/aggregate/groupby

URL: http://<db.host>:<db.port>/aggregate/groupby

Calculates unique combinations (groups) of values for the given columns in a given table or view and computes aggregates on each unique combination. This is somewhat analogous to an SQL-style SELECT...GROUP BY.

For aggregation details and examples, see Aggregation. For limitations, see Aggregation Limitations.

Any column(s) can be grouped on, and all column types except unrestricted-length strings may be used for computing applicable aggregates; columns marked as store-only are unable to be used in grouping or aggregation.

The results can be paged via the input parameter offset and input parameter limit parameters. For example, to get 10 groups with the largest counts the inputs would be: limit=10, options={"sort_order":"descending", "sort_by":"value"}.

Input parameter options can be used to customize behavior of this call e.g. filtering or sorting the results.

To group by columns 'x' and 'y' and compute the number of objects within each group, use: column_names=['x','y','count(*)'].

To also compute the sum of 'z' over each group, use: column_names=['x','y','count(*)','sum(z)'].

Available aggregation functions are: count(*), sum, min, max, avg, mean, stddev, stddev_pop, stddev_samp, var, var_pop, var_samp, arg_min, arg_max and count_distinct.

Available grouping functions are Rollup, Cube, and Grouping Sets

This service also provides support for Pivot operations.

Filtering on aggregates is supported via expressions using aggregation functions supplied to having.

The response is returned as a dynamic schema. For details see: dynamic schemas documentation.

If a result_table name is specified in the input parameter options, the results are stored in a new table with that name--no results are returned in the response. Both the table name and resulting column names must adhere to standard naming conventions; column/aggregation expressions will need to be aliased. If the source table's shard key is used as the grouping column(s) and all result records are selected (input parameter offset is 0 and input parameter limit is -9999), the result table will be sharded, in all other cases it will be replicated. Sorting will properly function only if the result table is replicated or if there is only one processing node and should not be relied upon in other cases.
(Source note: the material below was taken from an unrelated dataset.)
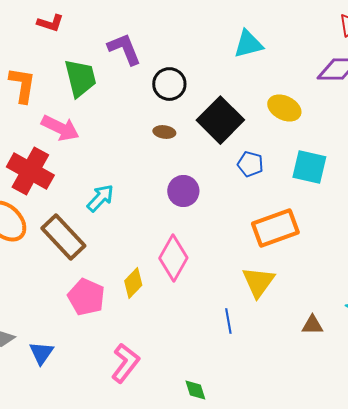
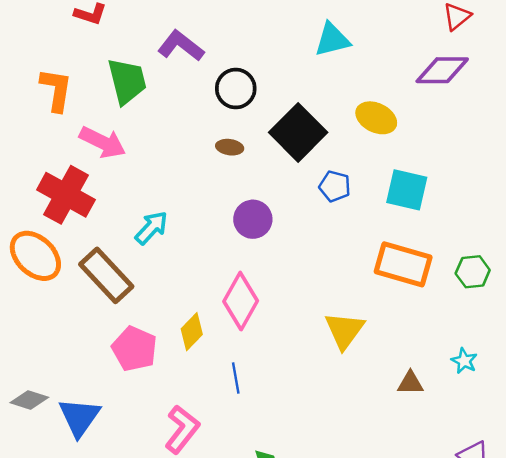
purple L-shape: (124, 49) -> (181, 46), turned -30
orange rectangle: (275, 228) -> (403, 264), moved, turned 36
blue line: (228, 321) -> (236, 378), moved
blue triangle: (41, 353) -> (79, 417), size x1.4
Not available when any of the values of input parameter column_names is an unrestricted-length string.

Input Parameter Description

Name

Type

Description

table_name

string

Name of an existing table or view on which the operation will be performed, in [schema_name.]table_name format, using standard name resolution rules.

column_names

array of strings

List of one or more column names, expressions, and aggregate expressions.

offset

long

A positive integer indicating the number of initial results to skip (this can be useful for paging through the results). The default value is 0.The minimum allowed value is 0. The maximum allowed value is MAX_INT.

limit

long

A positive integer indicating the maximum number of results to be returned, or END_OF_SET (-9999) to indicate that the maximum number of results allowed by the server should be returned. The number of records returned will never exceed the server's own limit, defined by the max_get_records_size parameter in the server configuration. Use output parameter has_more_records to see if more records exist in the result to be fetched, and input parameter offset & input parameter limit to request subsequent pages of results. The default value is -9999.

encoding

string

Specifies the encoding for returned records. The default value is binary.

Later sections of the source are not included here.